• TASK ITEM:
Starting at the line below that contains "demand without owning" and ending at the line that contains "(b) during a", retype each line exactly as it stands, but omit the pictures.

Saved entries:
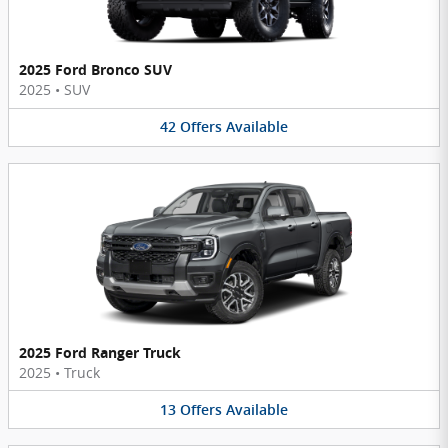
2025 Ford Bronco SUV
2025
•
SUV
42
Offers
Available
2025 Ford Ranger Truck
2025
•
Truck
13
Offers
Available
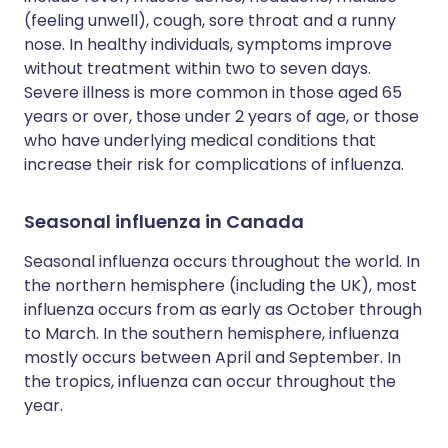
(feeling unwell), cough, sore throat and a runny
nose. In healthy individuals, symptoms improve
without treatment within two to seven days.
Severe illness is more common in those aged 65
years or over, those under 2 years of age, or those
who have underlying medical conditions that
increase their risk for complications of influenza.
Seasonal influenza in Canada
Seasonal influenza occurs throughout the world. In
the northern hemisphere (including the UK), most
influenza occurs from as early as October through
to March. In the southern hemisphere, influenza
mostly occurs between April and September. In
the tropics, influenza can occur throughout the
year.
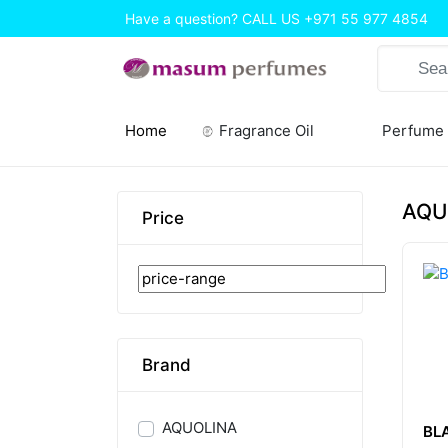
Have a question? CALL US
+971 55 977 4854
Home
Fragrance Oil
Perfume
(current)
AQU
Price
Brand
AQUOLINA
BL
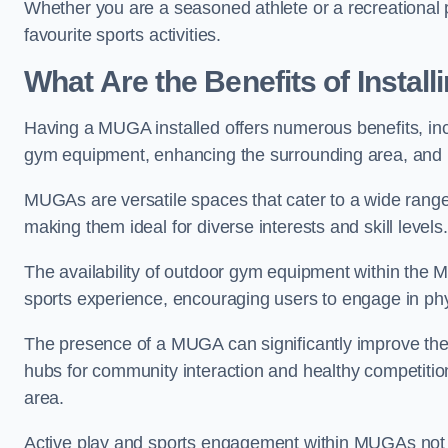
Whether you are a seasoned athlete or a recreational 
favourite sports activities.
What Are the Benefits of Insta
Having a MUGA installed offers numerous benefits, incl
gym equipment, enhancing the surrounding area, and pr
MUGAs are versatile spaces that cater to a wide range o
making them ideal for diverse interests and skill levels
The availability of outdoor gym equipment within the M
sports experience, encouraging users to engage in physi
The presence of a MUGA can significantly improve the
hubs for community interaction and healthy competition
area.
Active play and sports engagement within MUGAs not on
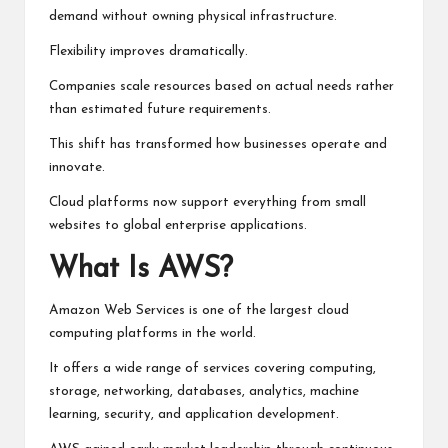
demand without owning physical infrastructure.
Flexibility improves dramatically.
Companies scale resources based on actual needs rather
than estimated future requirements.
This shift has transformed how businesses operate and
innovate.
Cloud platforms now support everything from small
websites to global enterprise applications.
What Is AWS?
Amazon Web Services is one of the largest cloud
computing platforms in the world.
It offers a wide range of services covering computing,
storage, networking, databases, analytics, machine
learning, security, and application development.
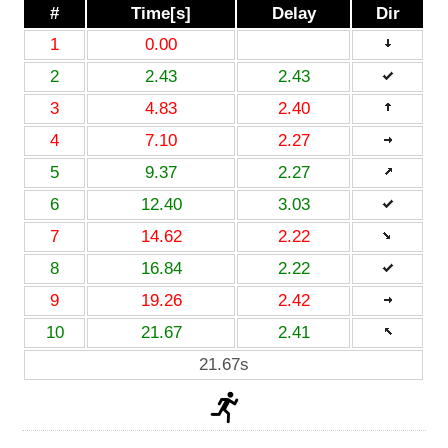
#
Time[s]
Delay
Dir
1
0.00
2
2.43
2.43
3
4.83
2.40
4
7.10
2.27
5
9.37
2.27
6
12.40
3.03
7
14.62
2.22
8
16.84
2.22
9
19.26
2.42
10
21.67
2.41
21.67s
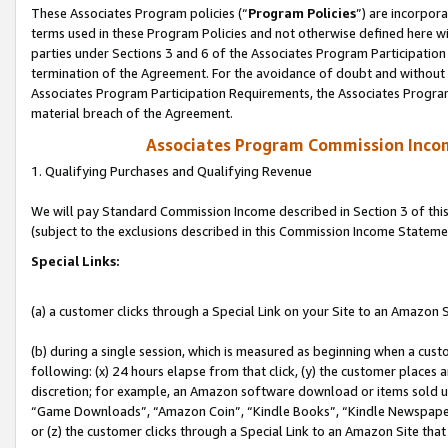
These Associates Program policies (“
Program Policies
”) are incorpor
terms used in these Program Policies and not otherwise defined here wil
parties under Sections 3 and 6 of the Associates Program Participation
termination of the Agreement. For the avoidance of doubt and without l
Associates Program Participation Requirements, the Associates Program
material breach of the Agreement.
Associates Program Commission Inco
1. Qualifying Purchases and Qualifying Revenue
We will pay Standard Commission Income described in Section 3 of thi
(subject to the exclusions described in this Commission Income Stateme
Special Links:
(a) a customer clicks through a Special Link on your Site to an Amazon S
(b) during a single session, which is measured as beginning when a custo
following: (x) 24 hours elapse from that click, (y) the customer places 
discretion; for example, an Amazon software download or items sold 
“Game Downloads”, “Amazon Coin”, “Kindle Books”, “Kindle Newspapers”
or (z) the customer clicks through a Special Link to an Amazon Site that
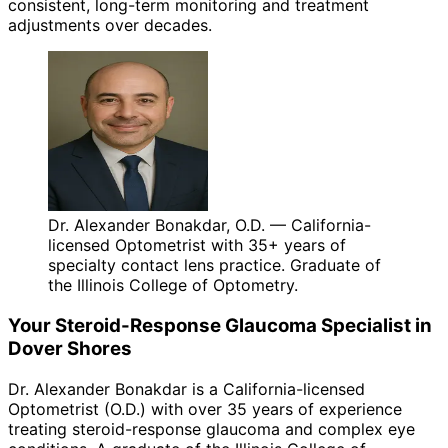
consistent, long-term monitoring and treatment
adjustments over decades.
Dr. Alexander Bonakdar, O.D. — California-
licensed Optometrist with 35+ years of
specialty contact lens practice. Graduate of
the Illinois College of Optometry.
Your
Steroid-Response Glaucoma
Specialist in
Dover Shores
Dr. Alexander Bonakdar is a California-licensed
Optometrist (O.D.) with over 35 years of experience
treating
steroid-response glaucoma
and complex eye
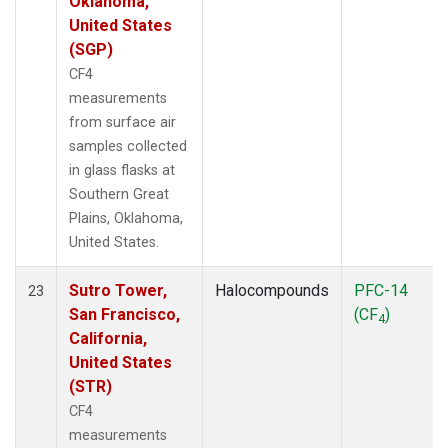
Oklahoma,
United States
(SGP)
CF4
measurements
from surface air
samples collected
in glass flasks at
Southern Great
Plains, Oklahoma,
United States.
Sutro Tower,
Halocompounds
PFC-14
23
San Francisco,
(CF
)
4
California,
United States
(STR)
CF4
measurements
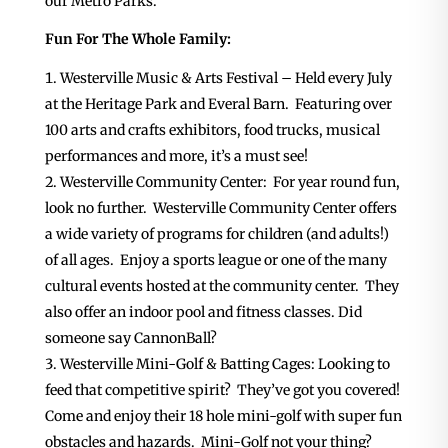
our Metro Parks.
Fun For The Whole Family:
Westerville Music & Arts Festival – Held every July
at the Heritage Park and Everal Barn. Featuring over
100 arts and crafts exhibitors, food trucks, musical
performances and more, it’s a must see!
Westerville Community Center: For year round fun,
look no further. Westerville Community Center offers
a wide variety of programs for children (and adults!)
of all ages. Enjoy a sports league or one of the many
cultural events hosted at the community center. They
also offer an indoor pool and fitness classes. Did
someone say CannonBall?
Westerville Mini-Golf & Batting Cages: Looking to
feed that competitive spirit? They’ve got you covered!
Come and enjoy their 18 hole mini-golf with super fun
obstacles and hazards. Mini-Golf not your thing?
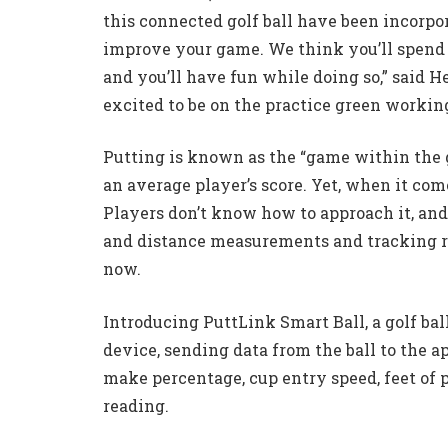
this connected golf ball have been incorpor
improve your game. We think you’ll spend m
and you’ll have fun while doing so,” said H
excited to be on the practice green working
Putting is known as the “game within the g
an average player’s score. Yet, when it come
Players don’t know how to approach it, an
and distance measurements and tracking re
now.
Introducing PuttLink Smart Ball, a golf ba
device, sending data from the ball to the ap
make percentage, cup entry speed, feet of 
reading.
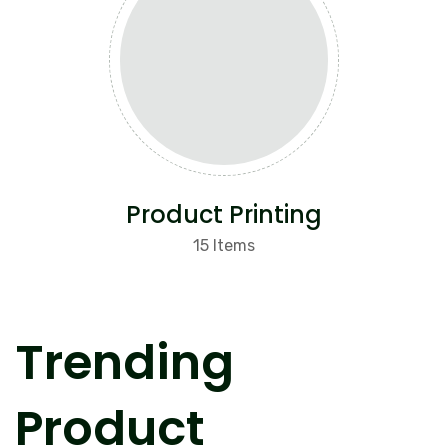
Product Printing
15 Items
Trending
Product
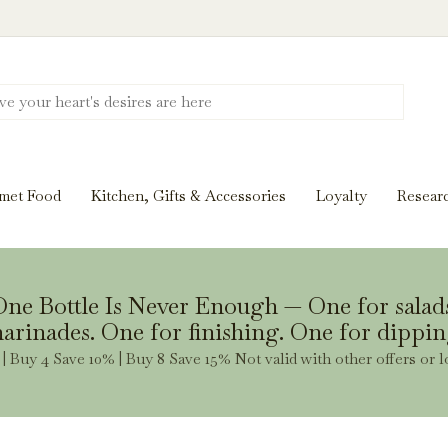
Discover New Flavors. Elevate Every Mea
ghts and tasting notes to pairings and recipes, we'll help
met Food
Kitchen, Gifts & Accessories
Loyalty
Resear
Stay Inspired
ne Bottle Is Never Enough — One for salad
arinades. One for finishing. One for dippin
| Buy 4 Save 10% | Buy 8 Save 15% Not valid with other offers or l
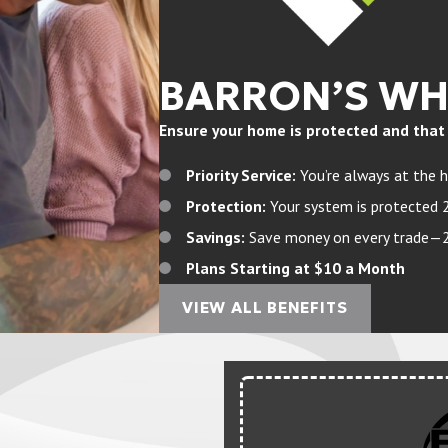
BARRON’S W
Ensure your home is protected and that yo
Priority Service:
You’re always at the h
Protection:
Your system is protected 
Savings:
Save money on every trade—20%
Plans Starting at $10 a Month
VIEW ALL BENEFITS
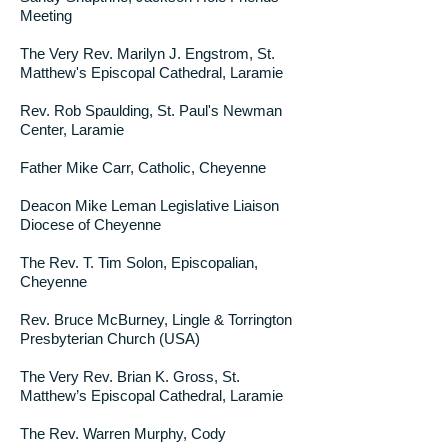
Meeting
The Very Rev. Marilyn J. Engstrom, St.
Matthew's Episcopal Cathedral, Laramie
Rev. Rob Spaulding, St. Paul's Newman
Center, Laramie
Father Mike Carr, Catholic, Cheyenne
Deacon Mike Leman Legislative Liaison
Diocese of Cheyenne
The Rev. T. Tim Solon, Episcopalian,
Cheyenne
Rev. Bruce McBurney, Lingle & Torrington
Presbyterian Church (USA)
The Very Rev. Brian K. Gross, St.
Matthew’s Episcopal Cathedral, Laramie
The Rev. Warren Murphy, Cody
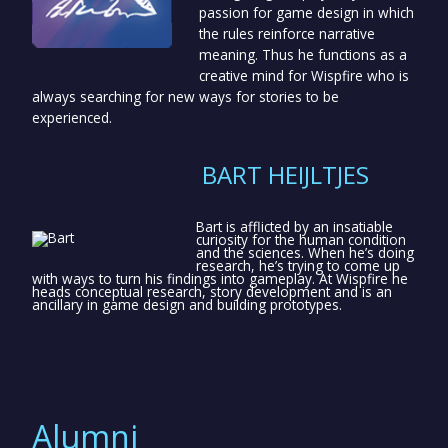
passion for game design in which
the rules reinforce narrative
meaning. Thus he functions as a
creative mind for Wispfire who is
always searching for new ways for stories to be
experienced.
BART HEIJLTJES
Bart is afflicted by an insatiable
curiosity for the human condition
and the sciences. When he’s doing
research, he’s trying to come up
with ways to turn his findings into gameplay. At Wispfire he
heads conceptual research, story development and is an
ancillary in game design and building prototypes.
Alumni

• ANSWER SECTION:
demand without owning physical infrastructure.
Flexibility improves dramatically.
Companies scale resources based on actual needs rather
than estimated future requirements.
This shift has transformed how businesses operate and
innovate.
Cloud platforms now support everything from small
websites to global enterprise applications.
What Is AWS?
Amazon Web Services is one of the largest cloud
computing platforms in the world.
It offers a wide range of services covering computing,
storage, networking, databases, analytics, machine
learning, security, and application development.
#
Time[s]
Delay
Dir
1
0.00
2
2.43
2.43
3
4.83
2.40
4
7.10
2.27
5
9.37
2.27
6
12.40
3.03
7
14.62
2.22
8
16.84
2.22
9
19.26
2.42
10
21.67
2.41
21.67s
These Associates Program policies (“
Program Policies
”) are incorpor
terms used in these Program Policies and not otherwise defined here wil
parties under Sections 3 and 6 of the Associates Program Participation
termination of the Agreement. For the avoidance of doubt and without l
Associates Program Participation Requirements, the Associates Program
material breach of the Agreement.
Associates Program Commission Inco
1. Qualifying Purchases and Qualifying Revenue
We will pay Standard Commission Income described in Section 3 of thi
(subject to the exclusions described in this Commission Income Stateme
Special Links:
(a) a customer clicks through a Special Link on your Site to an Amazon S
(b) during a single session, which is measured as beginning when a custo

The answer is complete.